Combined supply strategies in Zimbabwe

• The Zimbabwe Essential Drugs Action Programme (ZEDAP) uses different systems for different categories of drugs. High-usage drugs on the essential drugs list are procured, stocked, and distributed in bulk through the central medical stores. For high-cost, slow-moving specialist items, direct delivery contracts are used. For most specialist items an annual tender is conducted to fix the price for the year. Drugs are then ordered as needed by the roughly two dozen national hospitals and NGO hospitals which require them. Orders are delivered directly to the hospitals. Finally, for cancer agents and some other highly specialized drugs, no contract exists. Instead, drugs are purchased by the Ministry’s pharmaceutical division by individual order, with permission from the Secretary of Health [37].

 

Measures which can be used effectively in each of the drug supply systems to control costs and make supply more efficient are:

• proper drug selection, which will not only strengthen therapeutic efficiency but will also minimize purchase and storage costs;

• use of quality generic products, which are generally less expensive than brand name products;

• purchasing in bulk to achieve greater negotiating leverage for price reductions;

• promotion of rational use.

The shift away from CMS models towards those incorporating the private sector has been undertaken with the assumption that competition among suppliers and vendors for government contracts will result in improved efficiency. Questions which should be considered prior to reforming a drug supply model include [20, 45]:

• Will real competition take place?

• Will efficiency actually improve or will contractors cut corners to reduce costs?

• How can appropriate drug inspection and quality be maintained?

• Can government effectively supervise the new system?

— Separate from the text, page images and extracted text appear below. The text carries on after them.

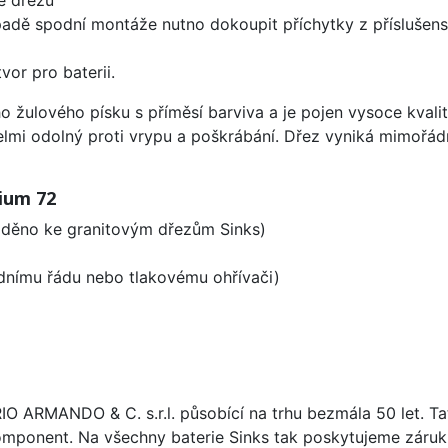
padě spodní montáže nutno dokoupit příchytky z příslušens
vor pro baterii.
o žulového písku s příměsí barviva a je pojen vysoce kval
velmi odolný proti vrypu a poškrábání. Dřez vyniká mimořád
ium 72
laděno ke granitovým dřezům Sinks)
odnímu řádu nebo tlakovému ohřívači)
ARIO ARMANDO & C. s.r.l. působící na trhu bezmála 50 let. T
omponent. Na všechny baterie Sinks tak poskytujeme záruku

• Will there be sufficient financing?

Reports from Africa and Asia indicate that a number of countries are establishing autonomous supply agencies, but without fully considering other alternatives (direct delivery and prime vendor systems, for example) and without appreciating the features of an autonomous agency necessary for success. A number of these agencies appear to have run into difficulties. Available experience, though limited, suggests that features which should be sought in establishing autonomous supply agencies include supervision by an independent management board; professional pharmaceutical supply managers; good personnel management; adequate financing; public accountability and sound financial management; continued focus on essential drugs (rather than “profitable” alternatives); and a focus on quality assurance (both in terms of products and of services provided) [45].

WHO, UNICEF, the World Bank, and some bilateral agencies have been involved in promoting competitive mechanisms for public drug supply in several country programmes, and a number of unpublished studies exist on the mechanisms outlined in Table 11. What is required, however, is a systematic analysis of experiences with these programmes.

In the meantime, governments seeking to improve efficiency in public drug supply should do so with the knowledge that a number of options exist and that success depends not only on choosing an appropriate option, but also on the way in which the option is implemented.